╭──
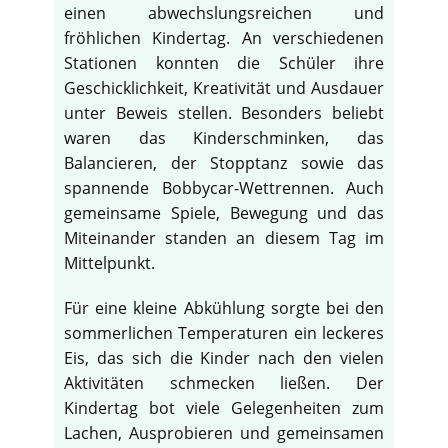
einen abwechslungsreichen und
fröhlichen Kindertag. An verschiedenen
Stationen konnten die Schüler ihre
Geschicklichkeit, Kreativität und Ausdauer
unter Beweis stellen. Besonders beliebt
waren das Kinderschminken, das
Balancieren, der Stopptanz sowie das
spannende Bobbycar-Wettrennen. Auch
gemeinsame Spiele, Bewegung und das
Miteinander standen an diesem Tag im
Mittelpunkt.
Für eine kleine Abkühlung sorgte bei den
sommerlichen Temperaturen ein leckeres
Eis, das sich die Kinder nach den vielen
Aktivitäten schmecken ließen. Der
Kindertag bot viele Gelegenheiten zum
Lachen, Ausprobieren und gemeinsamen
╰──
(Work instruction):
Transcribe the full listing above exactly, with the images removed.

(Output below):
einen abwechslungsreichen und
fröhlichen Kindertag. An verschiedenen
Stationen konnten die Schüler ihre
Geschicklichkeit, Kreativität und Ausdauer
unter Beweis stellen. Besonders beliebt
waren das Kinderschminken, das
Balancieren, der Stopptanz sowie das
spannende Bobbycar-Wettrennen. Auch
gemeinsame Spiele, Bewegung und das
Miteinander standen an diesem Tag im
Mittelpunkt.
Für eine kleine Abkühlung sorgte bei den
sommerlichen Temperaturen ein leckeres
Eis, das sich die Kinder nach den vielen
Aktivitäten schmecken ließen. Der
Kindertag bot viele Gelegenheiten zum
Lachen, Ausprobieren und gemeinsamen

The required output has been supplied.